Wie die Immobilienbranche grüne und wirtschaftliche Ziele vereinen kann

Von „One fits all“ zu „Fits you best“

Die Immobilienbranche balanciert zwischen klimapolitischen Zielen, wirtschaftlichen Herausforderungen und strategischen Chancen. Stabilität bietet hier ausgerechnet die energetische Sanierung von Bestandsgebäuden, aber nur, wenn jetzt agiert wird.
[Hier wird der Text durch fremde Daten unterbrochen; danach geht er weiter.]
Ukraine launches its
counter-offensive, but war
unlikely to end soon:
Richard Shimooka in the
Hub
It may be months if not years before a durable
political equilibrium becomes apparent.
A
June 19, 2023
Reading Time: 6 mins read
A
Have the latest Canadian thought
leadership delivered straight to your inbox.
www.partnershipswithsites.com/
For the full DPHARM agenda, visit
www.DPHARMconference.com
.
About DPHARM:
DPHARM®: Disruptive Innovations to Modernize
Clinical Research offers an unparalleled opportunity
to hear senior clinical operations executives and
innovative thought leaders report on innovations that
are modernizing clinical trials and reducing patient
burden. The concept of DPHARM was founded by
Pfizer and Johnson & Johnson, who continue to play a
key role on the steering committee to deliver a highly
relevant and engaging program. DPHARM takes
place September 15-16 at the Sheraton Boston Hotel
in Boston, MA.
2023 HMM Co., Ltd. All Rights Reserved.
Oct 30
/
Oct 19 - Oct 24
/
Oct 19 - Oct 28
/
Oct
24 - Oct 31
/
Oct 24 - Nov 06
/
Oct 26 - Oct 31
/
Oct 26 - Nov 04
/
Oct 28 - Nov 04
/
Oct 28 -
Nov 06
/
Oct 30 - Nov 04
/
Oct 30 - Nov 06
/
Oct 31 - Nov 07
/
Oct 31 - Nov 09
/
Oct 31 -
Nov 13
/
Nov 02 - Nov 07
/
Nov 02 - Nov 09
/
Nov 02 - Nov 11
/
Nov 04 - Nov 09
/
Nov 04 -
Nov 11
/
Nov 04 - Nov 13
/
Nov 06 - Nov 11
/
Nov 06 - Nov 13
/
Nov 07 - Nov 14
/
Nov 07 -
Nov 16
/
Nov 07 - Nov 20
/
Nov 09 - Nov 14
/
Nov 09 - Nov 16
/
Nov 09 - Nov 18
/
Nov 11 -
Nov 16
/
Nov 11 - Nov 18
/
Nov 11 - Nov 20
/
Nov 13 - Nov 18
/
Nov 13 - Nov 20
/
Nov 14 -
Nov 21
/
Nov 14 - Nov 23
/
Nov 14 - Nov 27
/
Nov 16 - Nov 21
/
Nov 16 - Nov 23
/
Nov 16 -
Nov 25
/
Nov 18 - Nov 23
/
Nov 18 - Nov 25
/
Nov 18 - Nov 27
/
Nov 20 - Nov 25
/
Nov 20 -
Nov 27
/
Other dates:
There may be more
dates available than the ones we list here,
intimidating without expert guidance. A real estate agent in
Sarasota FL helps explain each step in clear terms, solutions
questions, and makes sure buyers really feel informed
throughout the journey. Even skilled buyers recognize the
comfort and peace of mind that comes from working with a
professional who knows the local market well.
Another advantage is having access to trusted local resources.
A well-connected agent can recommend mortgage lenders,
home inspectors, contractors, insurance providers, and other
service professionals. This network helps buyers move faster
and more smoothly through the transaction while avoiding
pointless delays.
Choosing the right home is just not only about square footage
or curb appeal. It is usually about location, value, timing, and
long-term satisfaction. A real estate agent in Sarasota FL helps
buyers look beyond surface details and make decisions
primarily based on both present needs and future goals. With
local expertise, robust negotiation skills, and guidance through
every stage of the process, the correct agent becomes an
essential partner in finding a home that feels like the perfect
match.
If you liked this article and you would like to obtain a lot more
Dave Gebauer 30. März 2023

Manchmal fühlt es sich an wie ein Drahtseilakt. Mit rasant steigenden Leitzinssätzen, verschärftem Fachkräftemangel, globaler Baustoffknappheit und Materialpreisen auf Rekordniveau finden sich in der Immobilienbranche aktuell wirtschaftliche Herausforderungen en masse. Ein baldiges Ende der Schwierigkeiten? Fehlanzeige. Denn die Klimaziele erhöhen den Handlungsdruck für Entscheider:innen weiter. Die Politik verschärft die Vorgaben, nachhaltige Lösungen für Immobilien zu finden. Und das völlig zurecht. Denn viele Themen, wie bspw. eine erfolgreiche Wärmewende, werden ohne aktive Beteiligung der Immobilienwirtschaft keinesfalls funktionieren. Immerhin beanspruchen Gebäude in Deutschland etwa 35 Prozent des Gesamtenergiebedarfs und verursachen rund 30 Prozent der CO2-Emissionen.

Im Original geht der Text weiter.